Background: Upregulation of Cyclin dependent kinase 1 (CDK1) protein is closely related with the prognosis of several malignant tumors. Chk1-CDC25C-CDK1 signaling and P53-P21WAF1-CDK1 signaling pathways are closely related with the cell cycle G2/M phase regulation. The present study aimed to analyze the relationship between CDK1 and the proliferation and apoptosis of ovarian cancer cells, investigate its molecular mechanism preliminarily. Methods: The specific short-hair RNA (shRNA) plasmids and negative control plasmid of CDK1, checkpoint kinase 1 (CHK1) and p53 genes were transfected into ovarian cancer SK-OV-3 and OVCAR-3 cells respectively. The expressions of CDK1, CHK1 and p53 mRNA and CDK1, Chk1 and P53 protein were detected by sqRT-PCR and Western blot, levels of phospho-CDK1(Thr14/Tyr15), CyclinB1, phospho-Chk1(ser345), cell division cycle 25C (CDC25C), phospho-CDC25C(ser216), P21WAF1, phospho-P53(ser15), proliferating cell nuclear antigen (PCNA), Ki-67, Bcl-2, Bax, Caspase8, Cleaved-caspase3 and Cytochrome C were examined by Western blot. The cell proliferation was measured by MTT and Trypan blue exclusion assay respectively, the cell cycle phase distribution and cell apoptosis rate were detected by flow cytometry (FCM) assay. Results: As results of CDK1 inhibition by shRNA, the cell proliferation was repressed, the cell numbers of G2/M phase and cell apoptosis rate were increased in both SK-OV-3 and OVCAR-3 cells. After knockdown of CDK1, expressions of PCNA, Ki-67 and Bcl-2 protein were downregulated, expressions of Bax, Caspase8, Cleaved-caspase3 and Cytochrome C were upregulated.

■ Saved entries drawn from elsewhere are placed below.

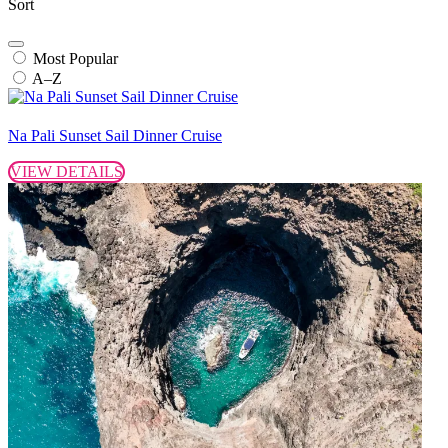
Sort
Most Popular
A–Z
Na Pali Sunset Sail Dinner Cruise
VIEW DETAILS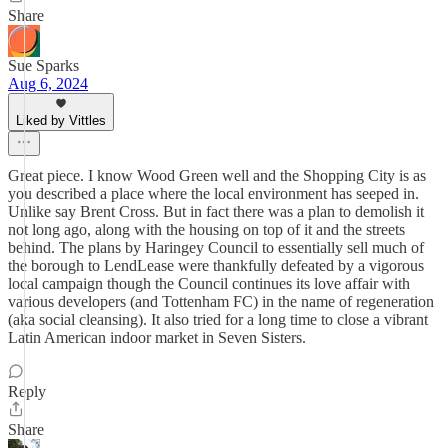
Share
Sue Sparks
Aug 6, 2024
Liked by Vittles
Great piece. I know Wood Green well and the Shopping City is as
you described a place where the local environment has seeped in.
Unlike say Brent Cross. But in fact there was a plan to demolish it
not long ago, along with the housing on top of it and the streets
behind. The plans by Haringey Council to essentially sell much of
the borough to LendLease were thankfully defeated by a vigorous
local campaign though the Council continues its love affair with
various developers (and Tottenham FC) in the name of regeneration
(aka social cleansing). It also tried for a long time to close a vibrant
Latin American indoor market in Seven Sisters.
Reply
Share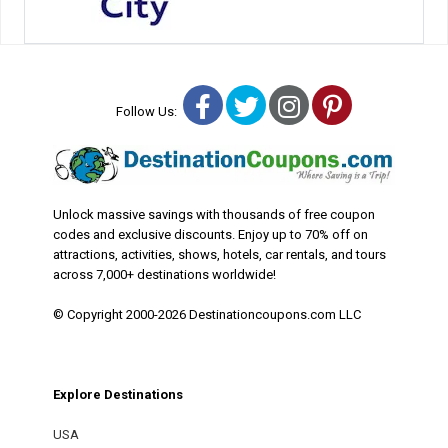
Facebook
Twitter
Instagram
Pinterest
Follow Us:
Unlock massive savings with thousands of free coupon
codes and exclusive discounts. Enjoy up to 70% off on
attractions, activities, shows, hotels, car rentals, and tours
across 7,000+ destinations worldwide!
© Copyright 2000-2026 Destinationcoupons.com LLC
Explore Destinations
USA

While knockdown the CHK1 and p53 by shRNA respectively, the similar effects were observed on the cell proliferation, cell cycle phase distribution and apoptosis in both SK-OV-3 and OVCAR-3 cells, as well as the expressions of the proliferation and apoptosis related proteins mentioned above. Moreover, the levels of p-CDK1(Thr14/Tyr15) were increased after either CHK1 inhibition or p53 inhibition. Conclusions: Abnormal activation of CDK1 was implicated in the proliferation and apoptosis regulation of ovarian cancer cells, which might be due to the aberrant regulations of the upstream Chk1-CDC25C and P53-P21WAF1 signaling pathway.